PROBLEM REQUIREMENTS:
From the listing below, copy every line with the word "File".

+--

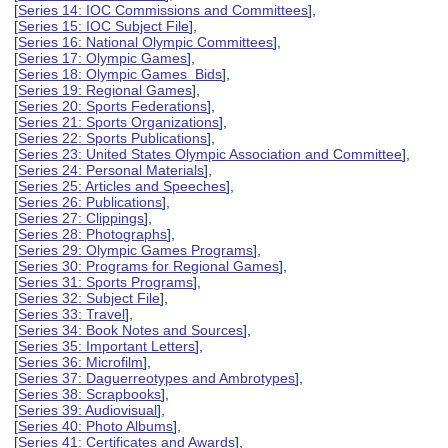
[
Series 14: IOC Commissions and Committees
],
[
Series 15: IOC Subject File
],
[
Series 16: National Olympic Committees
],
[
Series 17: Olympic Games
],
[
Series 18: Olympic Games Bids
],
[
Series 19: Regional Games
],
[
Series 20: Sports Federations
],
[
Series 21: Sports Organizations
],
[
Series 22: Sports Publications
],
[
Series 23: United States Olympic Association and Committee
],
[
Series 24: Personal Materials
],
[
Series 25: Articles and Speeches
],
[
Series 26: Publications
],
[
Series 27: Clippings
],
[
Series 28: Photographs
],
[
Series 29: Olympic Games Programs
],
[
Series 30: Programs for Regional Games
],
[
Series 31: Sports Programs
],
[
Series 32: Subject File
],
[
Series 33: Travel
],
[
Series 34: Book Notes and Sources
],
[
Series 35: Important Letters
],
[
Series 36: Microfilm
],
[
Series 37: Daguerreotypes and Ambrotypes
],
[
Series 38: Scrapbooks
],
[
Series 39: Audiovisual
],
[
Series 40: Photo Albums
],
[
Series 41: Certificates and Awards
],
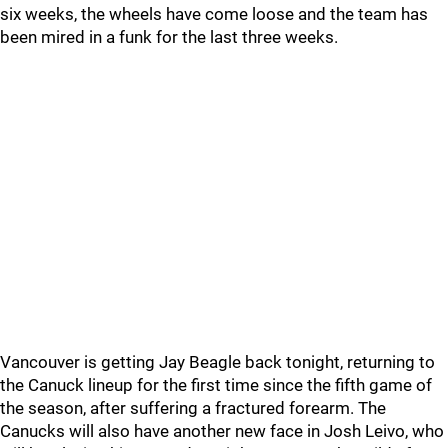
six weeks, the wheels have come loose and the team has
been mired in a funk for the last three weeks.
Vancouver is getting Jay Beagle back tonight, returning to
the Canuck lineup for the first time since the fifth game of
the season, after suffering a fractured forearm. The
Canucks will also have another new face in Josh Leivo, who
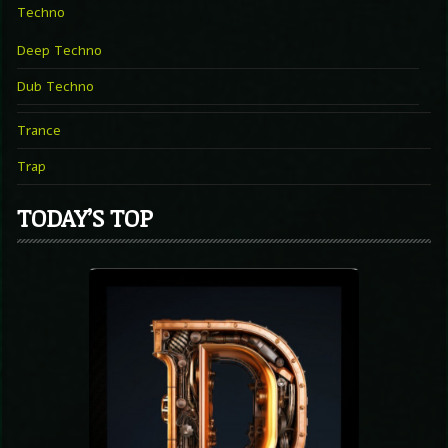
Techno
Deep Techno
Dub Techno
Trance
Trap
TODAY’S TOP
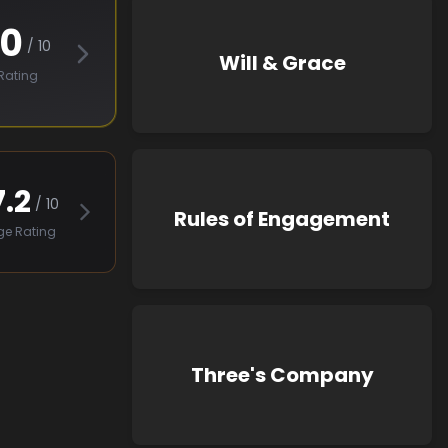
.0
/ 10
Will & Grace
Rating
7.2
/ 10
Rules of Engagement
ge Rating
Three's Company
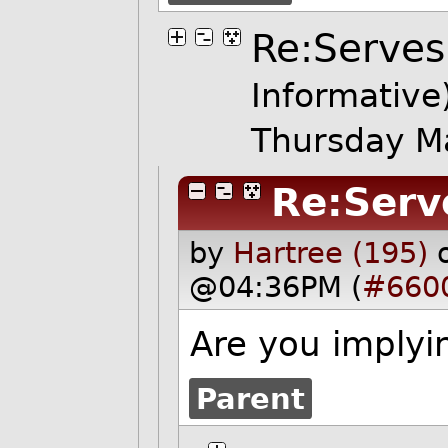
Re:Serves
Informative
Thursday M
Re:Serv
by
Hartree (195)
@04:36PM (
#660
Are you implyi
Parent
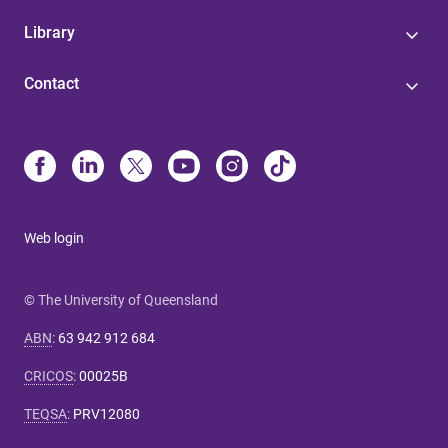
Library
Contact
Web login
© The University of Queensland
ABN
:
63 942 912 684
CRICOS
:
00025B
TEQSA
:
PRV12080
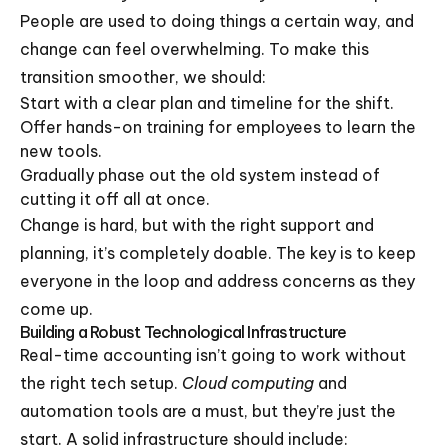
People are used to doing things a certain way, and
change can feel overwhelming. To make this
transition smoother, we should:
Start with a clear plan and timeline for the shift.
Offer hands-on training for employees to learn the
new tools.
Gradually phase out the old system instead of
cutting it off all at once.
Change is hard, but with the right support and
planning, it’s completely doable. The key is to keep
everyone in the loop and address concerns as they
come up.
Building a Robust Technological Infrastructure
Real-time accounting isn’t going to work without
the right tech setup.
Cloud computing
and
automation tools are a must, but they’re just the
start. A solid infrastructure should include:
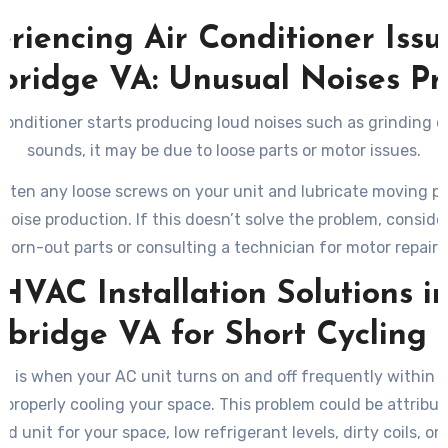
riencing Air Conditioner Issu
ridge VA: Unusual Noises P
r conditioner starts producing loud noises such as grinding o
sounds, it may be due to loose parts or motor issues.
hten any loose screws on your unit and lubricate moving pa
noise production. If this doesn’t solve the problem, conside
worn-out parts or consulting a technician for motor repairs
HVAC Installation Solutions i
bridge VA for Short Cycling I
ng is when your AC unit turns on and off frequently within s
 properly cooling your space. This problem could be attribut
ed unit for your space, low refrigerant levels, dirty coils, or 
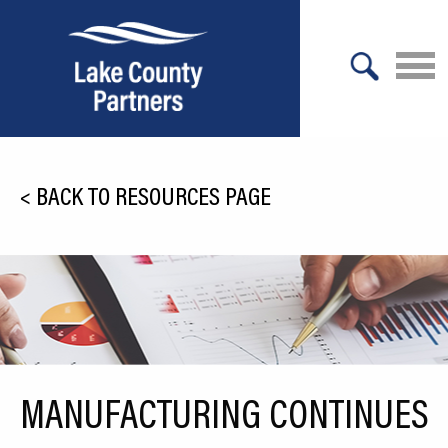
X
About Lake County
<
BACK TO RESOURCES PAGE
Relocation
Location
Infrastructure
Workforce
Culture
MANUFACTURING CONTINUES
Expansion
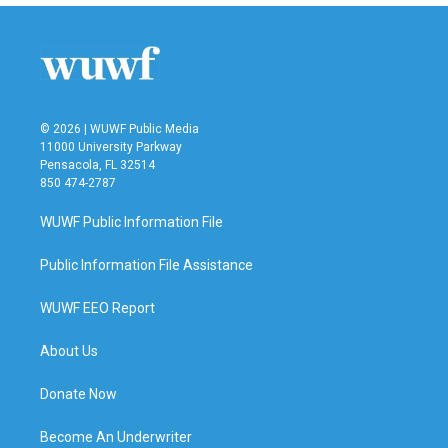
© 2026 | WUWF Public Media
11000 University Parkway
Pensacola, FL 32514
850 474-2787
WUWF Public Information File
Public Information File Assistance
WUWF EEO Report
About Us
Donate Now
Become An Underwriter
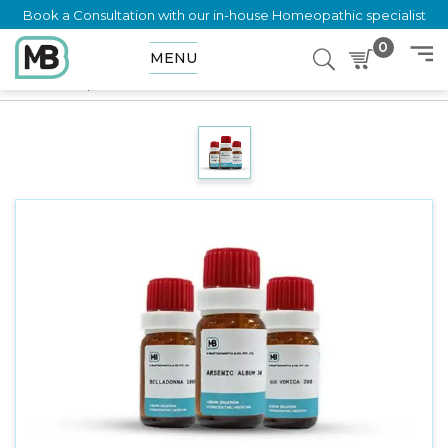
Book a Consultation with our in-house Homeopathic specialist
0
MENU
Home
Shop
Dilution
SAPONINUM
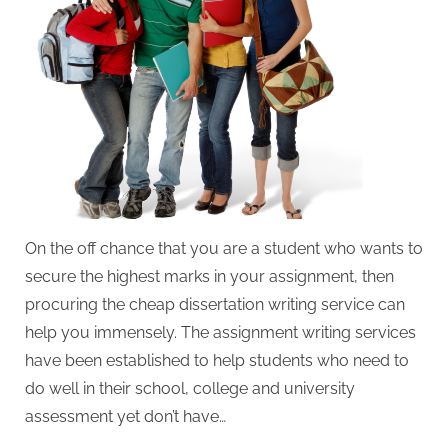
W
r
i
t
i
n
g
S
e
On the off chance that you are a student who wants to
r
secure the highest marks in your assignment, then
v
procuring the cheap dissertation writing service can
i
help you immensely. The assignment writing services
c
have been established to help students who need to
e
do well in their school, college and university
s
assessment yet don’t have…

+--

EXERCISE OUTPUT:
Series 15: IOC Subject File
Series 32: Subject File
WUWF Public Information File
Public Information File Assistance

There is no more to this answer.